Add to that the casual racism reflected in confederate flags flying from porches or affixed to vehicles in the form of bumper stickers and the scourge is multiplied.
As if there’s not enough home-grown racial animosity, the latest wave of white supremacist nonsense is largely imported. The ADL says much of the propaganda it has documented originates out of state. It has traced some 90 percent of the materials to a Texas-based white supremacist group known as the Patriot Front (one of the organizations cited by the SPLC).

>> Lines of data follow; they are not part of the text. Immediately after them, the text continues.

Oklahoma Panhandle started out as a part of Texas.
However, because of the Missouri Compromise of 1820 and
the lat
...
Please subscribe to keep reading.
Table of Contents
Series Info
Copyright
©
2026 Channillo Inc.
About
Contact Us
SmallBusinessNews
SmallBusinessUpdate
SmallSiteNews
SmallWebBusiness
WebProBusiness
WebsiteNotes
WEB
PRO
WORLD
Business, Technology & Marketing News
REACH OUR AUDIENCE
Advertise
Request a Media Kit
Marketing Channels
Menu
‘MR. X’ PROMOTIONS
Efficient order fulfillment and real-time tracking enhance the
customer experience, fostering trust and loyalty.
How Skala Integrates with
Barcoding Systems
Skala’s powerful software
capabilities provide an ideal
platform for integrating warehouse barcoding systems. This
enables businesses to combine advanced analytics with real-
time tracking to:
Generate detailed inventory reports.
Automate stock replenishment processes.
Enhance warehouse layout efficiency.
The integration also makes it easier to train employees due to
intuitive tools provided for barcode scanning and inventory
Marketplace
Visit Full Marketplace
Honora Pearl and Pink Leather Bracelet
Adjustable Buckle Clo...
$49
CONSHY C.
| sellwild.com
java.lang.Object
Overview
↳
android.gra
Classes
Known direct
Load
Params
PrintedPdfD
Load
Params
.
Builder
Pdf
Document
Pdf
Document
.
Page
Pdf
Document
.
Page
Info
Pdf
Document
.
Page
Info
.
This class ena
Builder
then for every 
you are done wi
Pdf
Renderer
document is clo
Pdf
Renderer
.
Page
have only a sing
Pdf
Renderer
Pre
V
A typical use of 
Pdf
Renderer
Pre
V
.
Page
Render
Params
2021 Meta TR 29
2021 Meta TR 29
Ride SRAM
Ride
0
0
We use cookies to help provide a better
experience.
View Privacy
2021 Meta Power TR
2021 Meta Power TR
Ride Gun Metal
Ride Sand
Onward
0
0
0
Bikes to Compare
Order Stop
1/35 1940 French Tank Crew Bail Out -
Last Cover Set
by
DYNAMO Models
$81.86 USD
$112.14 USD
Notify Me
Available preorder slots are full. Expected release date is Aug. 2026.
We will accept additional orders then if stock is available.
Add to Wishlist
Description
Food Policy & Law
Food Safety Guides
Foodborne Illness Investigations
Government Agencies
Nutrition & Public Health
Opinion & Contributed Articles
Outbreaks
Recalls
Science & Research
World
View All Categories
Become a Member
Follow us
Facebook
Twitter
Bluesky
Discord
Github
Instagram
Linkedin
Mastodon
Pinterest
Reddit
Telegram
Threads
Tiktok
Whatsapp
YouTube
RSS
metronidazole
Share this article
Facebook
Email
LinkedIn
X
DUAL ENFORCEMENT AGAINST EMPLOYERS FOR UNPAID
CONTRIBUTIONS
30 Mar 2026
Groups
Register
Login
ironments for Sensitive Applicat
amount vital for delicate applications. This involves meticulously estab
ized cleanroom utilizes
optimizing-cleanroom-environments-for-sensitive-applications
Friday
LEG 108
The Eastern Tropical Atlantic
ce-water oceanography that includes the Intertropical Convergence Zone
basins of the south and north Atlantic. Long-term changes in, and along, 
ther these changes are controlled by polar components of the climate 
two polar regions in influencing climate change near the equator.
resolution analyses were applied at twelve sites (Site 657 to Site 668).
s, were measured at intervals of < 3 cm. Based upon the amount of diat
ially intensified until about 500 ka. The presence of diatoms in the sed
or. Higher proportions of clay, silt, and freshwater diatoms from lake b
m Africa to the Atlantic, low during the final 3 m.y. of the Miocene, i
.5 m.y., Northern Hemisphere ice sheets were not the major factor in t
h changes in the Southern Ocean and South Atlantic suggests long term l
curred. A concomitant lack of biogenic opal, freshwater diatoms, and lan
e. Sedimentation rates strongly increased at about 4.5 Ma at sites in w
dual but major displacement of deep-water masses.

This makes it difficult to know exactly how many individuals are distributing the hateful materials. Though with incidents taking place from Erie to Philadelphia, clearly, it’s too many.
Further muddying the waters: Groups like the Patriot Front have transitioned away from blatantly racist and antisemitic language, says the ADL, to “promoting a form of ‘patriotism’ that emboldens white supremacy, xenophobia, antisemitism, and fascism.” Such dog-whistle linguistic maneuvers shroud the hateful messaging.
What’s to be done?
Part of the answer lies in calling out examples of hateful speech instead of looking the other way. Confederate flags and other symbols of can no longer be excused as celebrations of the “heritage” of the South or a rebellious nature. They may be that in part, but they are also symbols of a racist ideology that terrorized Black and other minority populations in the nation for decades.
Then there are the less-obvious displays. Hate groups utilize a sometimes-dizzying litany of numerals, abbreviations and hand gestures to signal their vile ideology. Only by recognizing these symbols can the public challenge them. The ADL provides a comprehensive database.
Finally, local, state and federal leaders need to do a better job of prioritizing efforts to oppose hateful deeds. The useless preoccupation with relitigating the 2020 presidential election and waging culture wars against partisan bogeymen monopolizes time and attention better spent on legitimate issues. The stubborn persistence of racist, bigoted and hateful speech and acts is among the most serious of these issues — particularly in Pennsylvania.
Hateful speech leads to hate crimes. Antisemitic assaults are on the rise (the Tree of Life Synagogue shootings in suburban Pittsburgh are just one painful example), people of Asian descent have been scapegoated for the coronavirus, and LGBTQ individuals are seeing their rights under all-out assault, including in Pennsylvania.
And yet a package of bills to tighten the state’s hate crime laws sits dormant in the state Legislature.
In sum: more aggressive measures are needed to counter white supremacist propaganda, both legislatively and socially.
There are many areas in which Pennsylvania should strive to lead the nation. Propagation of hateful propaganda should not be one of them.